- Task to carry out: Leave out the pictures and output the data verbatim.

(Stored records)
┌──
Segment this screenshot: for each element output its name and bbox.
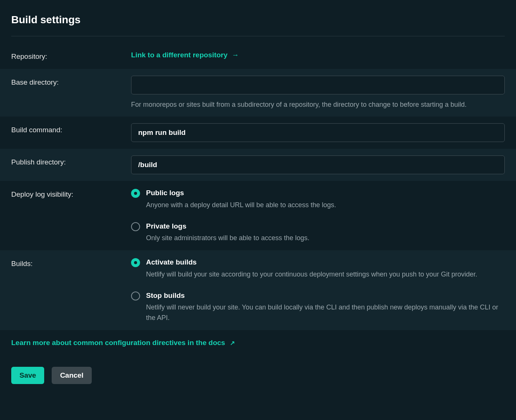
label-publish-directory: Publish directory: [11, 155, 131, 174]
link-different-repository-text: Link to a different repository [131, 51, 228, 59]
radio-indicator-icon [131, 258, 140, 267]
link-different-repository[interactable]: Link to a different repository → [131, 51, 239, 59]
label-base-directory: Base directory: [11, 76, 131, 110]
page-title: Build settings [11, 12, 505, 36]
cancel-button[interactable]: Cancel [52, 367, 91, 384]
radio-stop-builds[interactable]: Stop builds Netlify will never build you… [131, 290, 505, 323]
build-command-input[interactable] [131, 123, 505, 142]
save-button[interactable]: Save [11, 367, 44, 384]
row-publish-directory: Publish directory: [0, 149, 516, 181]
radio-indicator-icon [131, 222, 140, 231]
radio-stop-builds-title: Stop builds [146, 290, 505, 301]
radio-public-logs[interactable]: Public logs Anyone with a deploy detail … [131, 188, 505, 210]
external-link-icon: ↗ [230, 340, 235, 346]
link-docs[interactable]: Learn more about common configuration di… [11, 339, 235, 347]
row-builds: Builds: Activate builds Netlify will bui… [0, 250, 516, 330]
radio-stop-builds-desc: Netlify will never build your site. You … [146, 302, 505, 323]
radio-activate-builds[interactable]: Activate builds Netlify will build your … [131, 257, 505, 280]
radio-private-logs-title: Private logs [146, 221, 505, 232]
help-base-directory: For monorepos or sites built from a subd… [131, 100, 505, 110]
link-docs-text: Learn more about common configuration di… [11, 339, 225, 347]
row-repository: Repository: Link to a different reposito… [11, 43, 505, 69]
radio-indicator-icon [131, 189, 140, 198]
label-repository: Repository: [11, 50, 131, 62]
radio-private-logs[interactable]: Private logs Only site administrators wi… [131, 221, 505, 244]
radio-public-logs-title: Public logs [146, 188, 505, 199]
radio-activate-builds-desc: Netlify will build your site according t… [146, 269, 505, 280]
arrow-right-icon: → [232, 51, 239, 59]
radio-public-logs-desc: Anyone with a deploy detail URL will be … [146, 200, 505, 211]
label-deploy-log-visibility: Deploy log visibility: [11, 188, 131, 244]
label-builds: Builds: [11, 257, 131, 323]
radio-activate-builds-title: Activate builds [146, 257, 505, 268]
row-deploy-log-visibility: Deploy log visibility: Public logs Anyon… [11, 181, 505, 250]
publish-directory-input[interactable] [131, 155, 505, 174]
radio-private-logs-desc: Only site administrators will be able to… [146, 233, 505, 244]
row-base-directory: Base directory: For monorepos or sites b… [0, 69, 516, 117]
label-build-command: Build command: [11, 123, 131, 142]
radio-indicator-icon [131, 291, 140, 300]
base-directory-input[interactable] [131, 76, 505, 94]
row-build-command: Build command: [11, 117, 505, 149]
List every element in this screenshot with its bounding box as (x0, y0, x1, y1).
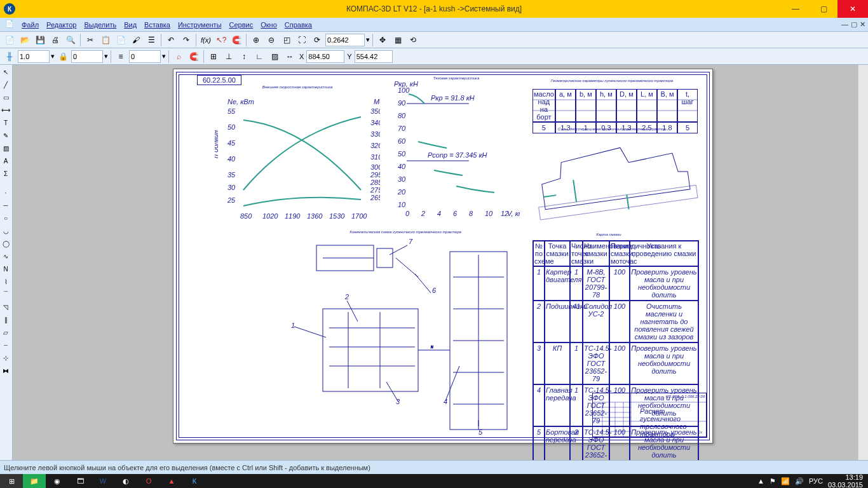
└──
- Result for this task:
Segment this screenshot: for each element output its name and bbox.
label-publish-directory: Publish directory: [11, 155, 131, 174]
link-different-repository-text: Link to a different repository [131, 51, 228, 59]
radio-indicator-icon [131, 258, 140, 267]
link-different-repository[interactable]: Link to a different repository → [131, 51, 239, 59]
label-base-directory: Base directory: [11, 76, 131, 110]
page-title: Build settings [11, 12, 505, 36]
cancel-button[interactable]: Cancel [52, 367, 91, 384]
radio-stop-builds[interactable]: Stop builds Netlify will never build you… [131, 290, 505, 323]
build-command-input[interactable] [131, 123, 505, 142]
save-button[interactable]: Save [11, 367, 44, 384]
row-publish-directory: Publish directory: [0, 149, 516, 181]
radio-indicator-icon [131, 222, 140, 231]
radio-stop-builds-title: Stop builds [146, 290, 505, 301]
radio-public-logs[interactable]: Public logs Anyone with a deploy detail … [131, 188, 505, 210]
external-link-icon: ↗ [230, 340, 235, 346]
link-docs[interactable]: Learn more about common configuration di… [11, 339, 235, 347]
row-builds: Builds: Activate builds Netlify will bui… [0, 250, 516, 330]
radio-stop-builds-desc: Netlify will never build your site. You … [146, 302, 505, 323]
radio-activate-builds[interactable]: Activate builds Netlify will build your … [131, 257, 505, 280]
radio-private-logs-title: Private logs [146, 221, 505, 232]
help-base-directory: For monorepos or sites built from a subd… [131, 100, 505, 110]
link-docs-text: Learn more about common configuration di… [11, 339, 225, 347]
row-repository: Repository: Link to a different reposito… [11, 43, 505, 69]
radio-indicator-icon [131, 189, 140, 198]
label-repository: Repository: [11, 50, 131, 62]
radio-private-logs[interactable]: Private logs Only site administrators wi… [131, 221, 505, 244]
radio-public-logs-title: Public logs [146, 188, 505, 199]
radio-activate-builds-desc: Netlify will build your site according t… [146, 269, 505, 280]
arrow-right-icon: → [232, 51, 239, 59]
radio-public-logs-desc: Anyone with a deploy detail URL will be … [146, 200, 505, 211]
label-deploy-log-visibility: Deploy log visibility: [11, 188, 131, 244]
label-builds: Builds: [11, 257, 131, 323]
radio-activate-builds-title: Activate builds [146, 257, 505, 268]
row-deploy-log-visibility: Deploy log visibility: Public logs Anyon… [11, 181, 505, 250]
publish-directory-input[interactable] [131, 155, 505, 174]
radio-private-logs-desc: Only site administrators will be able to… [146, 233, 505, 244]
row-base-directory: Base directory: For monorepos or sites b… [0, 69, 516, 117]
label-build-command: Build command: [11, 123, 131, 142]
radio-indicator-icon [131, 291, 140, 300]
base-directory-input[interactable] [131, 76, 505, 94]
row-build-command: Build command: [11, 117, 505, 149]
List every element in this screenshot with its bounding box as (x0, y0, x1, y1).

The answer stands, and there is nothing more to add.